日本の経産省と技術協力合意した「ボーイング社」とは!?

政治雑学

今回注目の記事は、日本の経産省と技術協力合意した「ボーイング社」とは!?です

その昔、日本からアメリカへ行こうとすると、およそ3週間もの日数がかかったと言われています。移動手段は木造の蒸気船でした。
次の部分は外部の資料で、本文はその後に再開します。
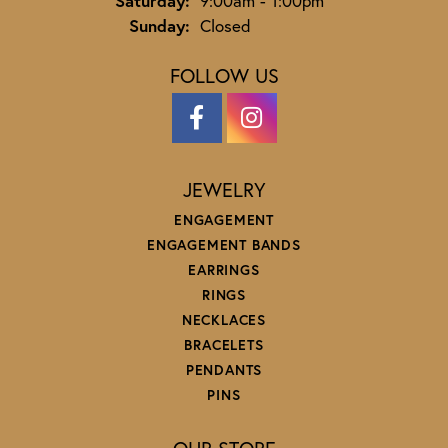
Saturday:
9:00am - 1:00pm
Sunday:
Closed
FOLLOW US
JEWELRY
ENGAGEMENT
ENGAGEMENT BANDS
EARRINGS
RINGS
NECKLACES
BRACELETS
PENDANTS
PINS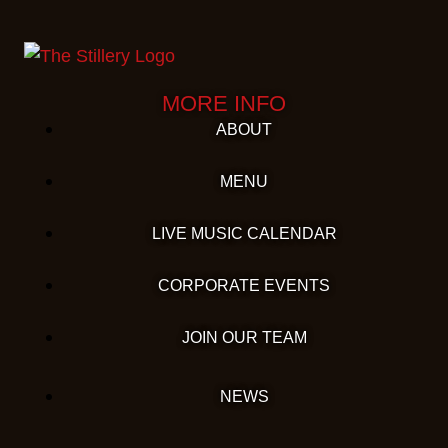
MORE INFO
ABOUT
MENU
LIVE MUSIC CALENDAR
CORPORATE EVENTS
JOIN OUR TEAM
NEWS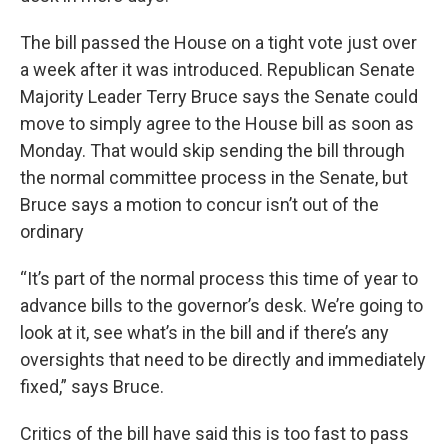
The bill passed the House on a tight vote just over
a week after it was introduced. Republican Senate
Majority Leader Terry Bruce says the Senate could
move to simply agree to the House bill as soon as
Monday. That would skip sending the bill through
the normal committee process in the Senate, but
Bruce says a motion to concur isn’t out of the
ordinary
“It’s part of the normal process this time of year to
advance bills to the governor’s desk. We’re going to
look at it, see what’s in the bill and if there’s any
oversights that need to be directly and immediately
fixed,” says Bruce.
Critics of the bill have said this is too fast to pass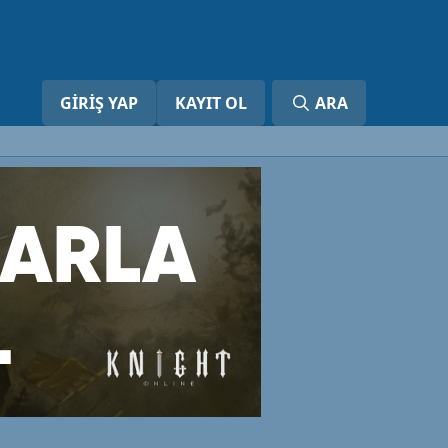
GIRIŞ YAP
KAYIT OL
ARA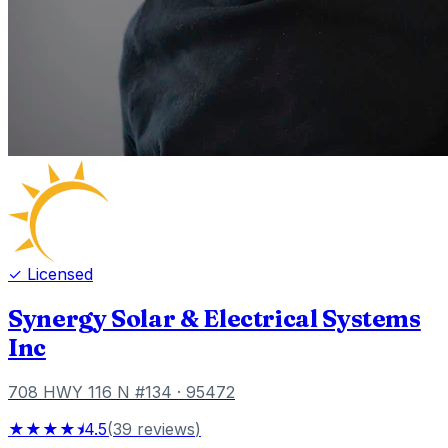
✓ Licensed
Synergy Solar & Electrical Systems
Inc
708 HWY 116 N #134
· 95472
★★★★⯨
4.5
(
39
reviews
)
約8000kmの長距離を船で、しかも現代と比べると、お世辞にも万全とは言えない蒸気船で旅するとなると、アメリカは気軽に行ってこられる国ではなかっただろうと想像できます。

大船に乗ったつもりで、というわけにはいかなかったでしょう。

それから時は流れて2019年。日本からアメリカへは、わずか10時間ほどで到着できるようになりました。

移動手段は蒸気船から、飛行機へと変わったのです。

20世紀から21世紀へと文明が発展したなかで、人々や文化、情報の行き来を促進させたのは紛れもなく飛行機の発明で、その登場はまさに、文明におけるターニングポイントとなるものでした。

今、私たちの上空数千フィートには、色々な航空会社の飛行機が飛び交い、世界をぐっと近いものにしてくれています。

そんな航空業界において、まさに嚆矢といえる存在が「ボーイング社」です。

今回は、どなたも一度は名前を聞いたことがある、この「ボーイング社」についてのお話です。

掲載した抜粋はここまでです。